Zingonia – «Siamo in ventiquattro, ma il problema è che ce ne sono troppi a mezzo servizio». Non male, come premessa della vigilia, per Stefano Colantuono: «Se oltre alla buona prestazione riuscissimo a fare risultato, non sarebbe male. Ma le seconda cosa contro una squadra come la Juventus è la conseguenza della prima».

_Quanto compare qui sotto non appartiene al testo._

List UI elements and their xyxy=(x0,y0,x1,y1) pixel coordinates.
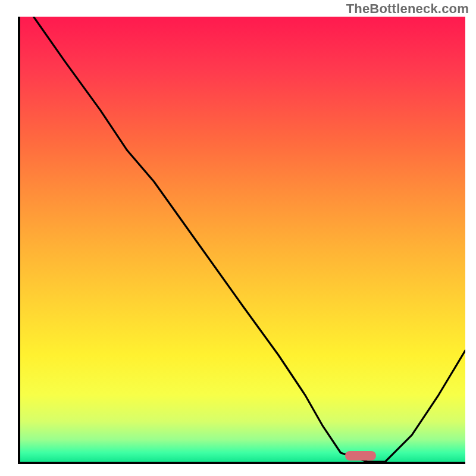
curve-path xyxy=(33,17,465,462)
watermark-text: TheBottleneck.com xyxy=(346,1,469,17)
optimal-range-marker xyxy=(345,451,376,461)
chart-container: TheBottleneck.com xyxy=(0,0,476,476)
plot-area xyxy=(18,17,465,464)
bottleneck-curve xyxy=(20,17,465,462)
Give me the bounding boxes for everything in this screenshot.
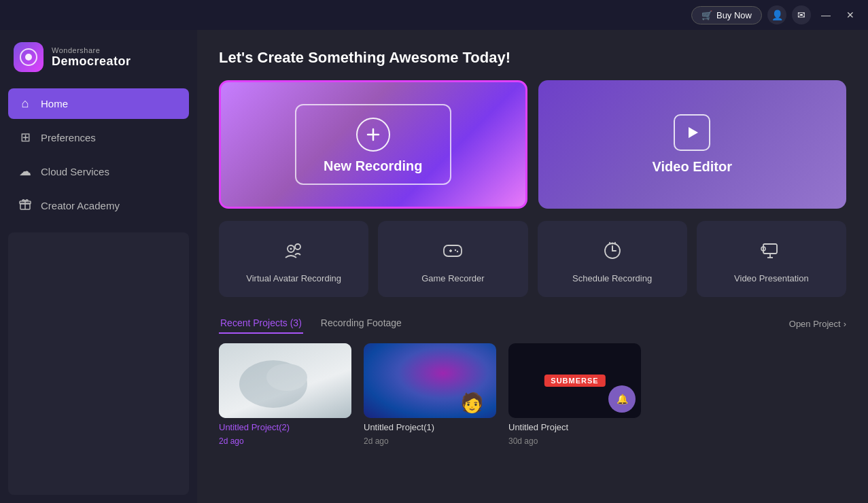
preferences-label: Preferences — [41, 132, 96, 143]
logo-area: Wondershare Democreator — [0, 30, 197, 88]
cart-icon: 🛒 — [701, 10, 712, 20]
project-thumb-1: 🧑 — [364, 343, 496, 418]
academy-icon — [18, 198, 33, 213]
open-project-link[interactable]: Open Project › — [789, 319, 846, 329]
cloud-services-label: Cloud Services — [41, 166, 109, 177]
project-date-2: 2d ago — [219, 436, 351, 446]
video-presentation-card[interactable]: Video Presentation — [697, 221, 846, 297]
logo-top-text: Wondershare — [52, 46, 131, 54]
svg-rect-11 — [444, 245, 462, 256]
new-recording-plus-icon — [356, 118, 390, 152]
new-recording-inner: New Recording — [295, 104, 451, 185]
virtual-avatar-icon — [283, 240, 305, 266]
svg-point-24 — [763, 248, 764, 249]
sidebar: Wondershare Democreator ⌂ Home ⊞ Prefere… — [0, 30, 197, 503]
tool-cards: Virtual Avatar Recording Game Recorder — [219, 221, 846, 297]
buy-now-button[interactable]: 🛒 Buy Now — [691, 6, 762, 24]
sidebar-bottom-area — [8, 232, 189, 495]
tab-recent-projects[interactable]: Recent Projects (3) — [219, 313, 303, 334]
minimize-button[interactable]: — — [816, 5, 835, 24]
projects-grid: Untitled Project(2) 2d ago 🧑 Untitled Pr… — [219, 343, 846, 446]
close-button[interactable]: ✕ — [841, 5, 860, 24]
avatar-character-icon: 🧑 — [460, 392, 484, 414]
new-recording-card[interactable]: New Recording — [219, 80, 527, 209]
video-editor-play-icon — [674, 114, 710, 151]
thumb-notification-icon: 🔔 — [608, 385, 636, 413]
mail-button[interactable]: ✉ — [792, 5, 811, 24]
main-content: Let's Create Something Awesome Today! Ne… — [197, 30, 868, 503]
home-icon: ⌂ — [18, 97, 33, 111]
tab-recording-footage[interactable]: Recording Footage — [319, 313, 403, 334]
svg-point-28 — [266, 364, 307, 391]
project-date-0: 30d ago — [508, 436, 641, 446]
schedule-icon — [602, 240, 623, 266]
project-name-2: Untitled Project(2) — [219, 422, 351, 432]
thumb-galaxy-bg: 🧑 — [364, 343, 496, 418]
project-date-1: 2d ago — [364, 436, 496, 446]
home-label: Home — [41, 98, 68, 109]
video-editor-card[interactable]: Video Editor — [538, 80, 847, 209]
svg-point-19 — [611, 243, 613, 245]
open-project-label: Open Project — [789, 319, 841, 329]
buy-now-label: Buy Now — [716, 10, 752, 20]
svg-point-9 — [290, 248, 292, 250]
game-recorder-card[interactable]: Game Recorder — [378, 221, 527, 297]
game-recorder-icon — [442, 240, 464, 266]
tabs: Recent Projects (3) Recording Footage — [219, 313, 419, 334]
schedule-recording-label: Schedule Recording — [572, 273, 652, 283]
svg-point-10 — [295, 244, 300, 249]
democreator-logo-svg — [19, 48, 38, 67]
project-item-1[interactable]: 🧑 Untitled Project(1) 2d ago — [364, 343, 496, 446]
preferences-icon: ⊞ — [18, 130, 33, 145]
logo-bottom-text: Democreator — [52, 54, 131, 69]
logo-icon — [14, 42, 44, 72]
svg-point-1 — [25, 54, 32, 60]
project-name-0: Untitled Project — [508, 422, 641, 432]
sidebar-item-creator-academy[interactable]: Creator Academy — [8, 190, 189, 222]
logo-text: Wondershare Democreator — [52, 46, 131, 69]
top-cards: New Recording Video Editor — [219, 80, 846, 209]
thumb-dark-bg: 🔔 SUBMERSE — [508, 343, 641, 418]
recent-header: Recent Projects (3) Recording Footage Op… — [219, 313, 846, 334]
video-editor-label: Video Editor — [653, 159, 732, 175]
page-title: Let's Create Something Awesome Today! — [219, 49, 846, 67]
thumb-hand-bg — [219, 343, 351, 418]
project-item-0[interactable]: 🔔 SUBMERSE Untitled Project 30d ago — [508, 343, 641, 446]
gift-icon-svg — [19, 198, 31, 210]
creator-academy-label: Creator Academy — [41, 200, 120, 211]
schedule-recording-card[interactable]: Schedule Recording — [538, 221, 687, 297]
project-item-2[interactable]: Untitled Project(2) 2d ago — [219, 343, 351, 446]
project-name-1: Untitled Project(1) — [364, 422, 496, 432]
chevron-right-icon: › — [844, 319, 846, 329]
app-body: Wondershare Democreator ⌂ Home ⊞ Prefere… — [0, 30, 868, 503]
nav-items: ⌂ Home ⊞ Preferences ☁ Cloud Services — [0, 88, 197, 222]
video-presentation-label: Video Presentation — [734, 273, 809, 283]
project-thumb-2 — [219, 343, 351, 418]
sidebar-item-home[interactable]: ⌂ Home — [8, 88, 189, 119]
sidebar-item-cloud-services[interactable]: ☁ Cloud Services — [8, 156, 189, 187]
cloud-icon: ☁ — [18, 164, 33, 179]
svg-point-15 — [457, 251, 458, 252]
titlebar: 🛒 Buy Now 👤 ✉ — ✕ — [0, 0, 868, 30]
thumb-badge-text: SUBMERSE — [544, 375, 605, 387]
virtual-avatar-card[interactable]: Virtual Avatar Recording — [219, 221, 368, 297]
video-presentation-icon — [761, 240, 782, 266]
game-recorder-label: Game Recorder — [421, 273, 484, 283]
new-recording-label: New Recording — [324, 158, 423, 174]
sidebar-item-preferences[interactable]: ⊞ Preferences — [8, 122, 189, 153]
svg-marker-7 — [689, 127, 698, 138]
svg-point-14 — [455, 249, 456, 251]
user-account-button[interactable]: 👤 — [767, 5, 786, 24]
project-thumb-0: 🔔 SUBMERSE — [508, 343, 641, 418]
virtual-avatar-label: Virtual Avatar Recording — [246, 273, 341, 283]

L’Atalanta affronta la capolista nel Christmas Match tra mille dubbi e pochissime certezze. E il suo condottiero si guarda bene dallo sciogliere la riserva: «La formazione non ce l’ho e in ogni caso non ve l’avrei mai data. Ci sono problemi con Scaloni, che ha male al ginocchio, e Canini, che ha un affaticamento muscolare anche se l’ecografia ha dato esito negativo». Situazioni al limite, che farebbero pensare a una retromarcia verso la retroguardia a tre, se non fosse che la contemporanea presenza dei “riciclati” Cazzola e Migliaccio ai lati di Stendardo fa storcere il naso:  «Mah, in caso di emergenza ci si adatta – precisa il Cola -. Raimondi rientra, ma ovviamente non gioca da parecchio e potrebbe essere utile come cambio in corsa. Nica, poi, è influenzato e non l’ho convocato al pari di Yepes: senza terzini potrei anche cambiare modulo». Se sta bene, il valbrembanino è il primo indiziato a ricoprire lo spot di esterno basso a destra, con Brivio dall’altra parte. Ma i dilemmi proseguono dalla cintola in su: «Bonaventura s’è allenato con noi solo nella rifinitura». A centrocampo, fermo restando che gli intoccabili deputati a cucire il gioco sono il geometra Cigarini e il suo fido scudiero Carmona, per le fasce si disputano due maglie lo stesso Jack, Brienza e Kone (per Giorgi, invece, poche chance a prescindere dalla strategia). E davanti c’è spazio per Denis terminale unico con Maxi Moralez a suggerire tra le linee, anche se non manca un elogio che potrebbe far prefigurare una possibile sorpresa: «De Luca ha già giocato insieme a German partendo leggermente dietro, è una fase cruciale per la crescita di giocatori giovani e promettenti come lui. Confermarsi o meno dipende dalla volontà dei singoli».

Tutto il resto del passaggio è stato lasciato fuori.